Carnegie Mellon, Stanford researchers devise method to safely share password data

February 22, 2016

PITTSBURGH--An unfortunate reality for cybersecurity researchers is that real-world data for their research too often comes via a security breach. Now computer scientists have devised a way to let organizations share statistics about their users' passwords without putting those same customers at risk of being hacked.

The work at Carnegie Mellon University and Stanford University, part of an emerging field on rigorous human authentication, persuaded Yahoo! to publicly share password frequency statistics for about 70 million of its users.

"This is the first time a major company has released frequency information on user passwords," said Anupam Datta, associate professor of computer science and electrical and computer engineering at CMU. "It's the kind of information that legitimate researchers can use to assess the impact of a security breach and to make informed decisions about password defenses. This is extremely valuable, so we hope other organizations will follow Yahoo's lead."

The researchers are presenting their method on Wednesday at the Network and Distributed System Security Symposium in San Diego. Their method distorts numbers in the dataset so the list is "differentially private," a precise mathematical definition that guarantees the released statistics don't reveal whether any specific individual's password is included in the dataset.

The information at issue isn't actual passwords or user IDs, but password frequency lists -- the number of times passwords are selected by a group of users. In a simplified case involving 10 users, if eight users select "123456" as a password, and two users select "abc123," the frequency list would be (8,2).

Password frequency lists for large user groups can be analyzed to help organizations set authentication policies that balance security with usability, or to predict which user accounts are most vulnerable, said Jeremiah Blocki, a post-doctoral researcher at Microsoft Research who began this study while a post-doc at Carnegie Mellon.
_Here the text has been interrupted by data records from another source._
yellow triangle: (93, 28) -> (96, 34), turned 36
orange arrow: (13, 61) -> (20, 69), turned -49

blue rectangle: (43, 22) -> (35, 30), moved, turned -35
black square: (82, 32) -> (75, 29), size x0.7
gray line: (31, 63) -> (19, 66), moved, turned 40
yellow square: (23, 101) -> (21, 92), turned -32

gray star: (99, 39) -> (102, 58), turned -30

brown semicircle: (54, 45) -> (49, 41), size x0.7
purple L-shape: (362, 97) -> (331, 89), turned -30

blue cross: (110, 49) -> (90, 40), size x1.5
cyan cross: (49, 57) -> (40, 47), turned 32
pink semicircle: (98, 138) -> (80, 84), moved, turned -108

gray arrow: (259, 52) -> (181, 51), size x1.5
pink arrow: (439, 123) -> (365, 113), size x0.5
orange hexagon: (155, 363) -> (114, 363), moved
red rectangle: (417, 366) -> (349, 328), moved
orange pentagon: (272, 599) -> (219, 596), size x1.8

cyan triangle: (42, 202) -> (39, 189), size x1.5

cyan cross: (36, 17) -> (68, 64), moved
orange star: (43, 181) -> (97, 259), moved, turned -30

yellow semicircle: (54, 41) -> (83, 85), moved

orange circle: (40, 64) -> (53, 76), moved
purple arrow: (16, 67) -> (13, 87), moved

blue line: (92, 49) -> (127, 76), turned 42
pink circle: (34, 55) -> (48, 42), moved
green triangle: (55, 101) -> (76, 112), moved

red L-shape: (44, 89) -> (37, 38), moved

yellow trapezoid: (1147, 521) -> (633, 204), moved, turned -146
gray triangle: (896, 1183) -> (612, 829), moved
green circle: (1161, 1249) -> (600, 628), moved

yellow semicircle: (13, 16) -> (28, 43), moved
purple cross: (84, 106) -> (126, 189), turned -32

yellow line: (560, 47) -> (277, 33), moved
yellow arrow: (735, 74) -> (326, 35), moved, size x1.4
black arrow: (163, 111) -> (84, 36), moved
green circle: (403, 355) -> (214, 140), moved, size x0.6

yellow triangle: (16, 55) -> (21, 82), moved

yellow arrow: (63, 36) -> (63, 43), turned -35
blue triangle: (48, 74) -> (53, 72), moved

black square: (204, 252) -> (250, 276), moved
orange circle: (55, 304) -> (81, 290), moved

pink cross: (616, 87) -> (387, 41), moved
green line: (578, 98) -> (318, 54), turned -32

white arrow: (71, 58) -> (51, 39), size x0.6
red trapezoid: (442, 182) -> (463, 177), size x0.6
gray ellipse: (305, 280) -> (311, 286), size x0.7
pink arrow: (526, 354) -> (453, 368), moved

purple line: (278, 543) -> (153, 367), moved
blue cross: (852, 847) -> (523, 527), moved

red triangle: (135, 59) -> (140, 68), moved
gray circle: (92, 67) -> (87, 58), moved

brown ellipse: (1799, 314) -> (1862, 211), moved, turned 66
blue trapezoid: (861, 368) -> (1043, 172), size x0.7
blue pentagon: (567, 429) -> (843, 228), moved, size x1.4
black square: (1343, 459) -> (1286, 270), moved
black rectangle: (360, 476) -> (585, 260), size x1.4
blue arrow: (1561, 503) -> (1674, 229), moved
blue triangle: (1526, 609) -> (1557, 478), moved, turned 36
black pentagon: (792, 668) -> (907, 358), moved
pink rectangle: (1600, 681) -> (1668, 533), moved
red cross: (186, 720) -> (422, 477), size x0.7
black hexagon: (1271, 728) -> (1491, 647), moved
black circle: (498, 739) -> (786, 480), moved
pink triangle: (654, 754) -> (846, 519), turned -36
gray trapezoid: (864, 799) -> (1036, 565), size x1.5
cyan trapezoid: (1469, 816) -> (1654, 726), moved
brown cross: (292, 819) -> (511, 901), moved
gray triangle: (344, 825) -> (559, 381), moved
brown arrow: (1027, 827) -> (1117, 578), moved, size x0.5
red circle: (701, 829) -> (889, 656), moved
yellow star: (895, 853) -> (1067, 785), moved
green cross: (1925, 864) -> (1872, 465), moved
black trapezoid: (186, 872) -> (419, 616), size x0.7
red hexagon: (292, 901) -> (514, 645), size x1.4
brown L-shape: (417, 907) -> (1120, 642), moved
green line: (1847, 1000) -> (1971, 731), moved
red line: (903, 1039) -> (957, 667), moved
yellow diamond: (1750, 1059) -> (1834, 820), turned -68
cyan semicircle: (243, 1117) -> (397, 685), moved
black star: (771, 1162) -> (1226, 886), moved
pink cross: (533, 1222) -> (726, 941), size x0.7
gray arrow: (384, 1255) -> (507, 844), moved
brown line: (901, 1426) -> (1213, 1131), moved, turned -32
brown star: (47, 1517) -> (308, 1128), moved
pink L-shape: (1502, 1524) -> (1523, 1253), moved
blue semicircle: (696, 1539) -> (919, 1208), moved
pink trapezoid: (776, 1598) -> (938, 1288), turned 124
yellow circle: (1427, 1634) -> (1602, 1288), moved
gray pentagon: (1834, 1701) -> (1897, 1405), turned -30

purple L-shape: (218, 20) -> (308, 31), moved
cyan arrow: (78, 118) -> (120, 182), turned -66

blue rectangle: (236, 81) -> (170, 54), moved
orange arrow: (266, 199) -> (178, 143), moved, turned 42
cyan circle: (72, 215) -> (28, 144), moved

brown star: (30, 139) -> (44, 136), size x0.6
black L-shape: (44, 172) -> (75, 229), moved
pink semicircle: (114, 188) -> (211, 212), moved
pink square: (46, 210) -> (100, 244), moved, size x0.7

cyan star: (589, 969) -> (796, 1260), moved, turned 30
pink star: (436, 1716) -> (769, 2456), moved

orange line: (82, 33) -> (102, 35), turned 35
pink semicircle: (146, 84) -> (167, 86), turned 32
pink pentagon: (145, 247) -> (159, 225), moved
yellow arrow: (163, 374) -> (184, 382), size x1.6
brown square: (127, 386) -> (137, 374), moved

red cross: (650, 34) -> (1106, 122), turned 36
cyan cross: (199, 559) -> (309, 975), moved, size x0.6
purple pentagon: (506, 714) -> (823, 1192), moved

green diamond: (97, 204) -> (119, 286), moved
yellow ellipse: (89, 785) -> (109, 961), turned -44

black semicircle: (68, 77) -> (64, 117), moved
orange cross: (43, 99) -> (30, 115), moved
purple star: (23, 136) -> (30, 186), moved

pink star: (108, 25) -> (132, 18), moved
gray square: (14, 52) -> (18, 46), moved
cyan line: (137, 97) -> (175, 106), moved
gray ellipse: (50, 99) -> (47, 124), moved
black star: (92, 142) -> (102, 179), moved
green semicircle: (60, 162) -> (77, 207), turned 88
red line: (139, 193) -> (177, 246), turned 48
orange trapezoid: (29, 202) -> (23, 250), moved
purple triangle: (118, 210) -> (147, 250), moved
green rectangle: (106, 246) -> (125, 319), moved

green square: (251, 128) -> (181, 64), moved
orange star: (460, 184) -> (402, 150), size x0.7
But getting access to frequency lists is difficult because of the potential for misuse. Alone, frequency lists don't help hackers identify individual passwords, Blocki said, but they could potentially provide important clues if cross-referenced to other databases. For instance, in the earlier example, if an adversary knew the passwords for nine of 10 users, it would be child's play to figure out the 10th password knowing that the frequency was (8,2).

Most companies are reluctant to provide access to their frequency lists, so researchers make do with data that has been inadvertently released, such as the 32 million user accounts of the defunct RockYou social app site, which suffered a data breach in 2009.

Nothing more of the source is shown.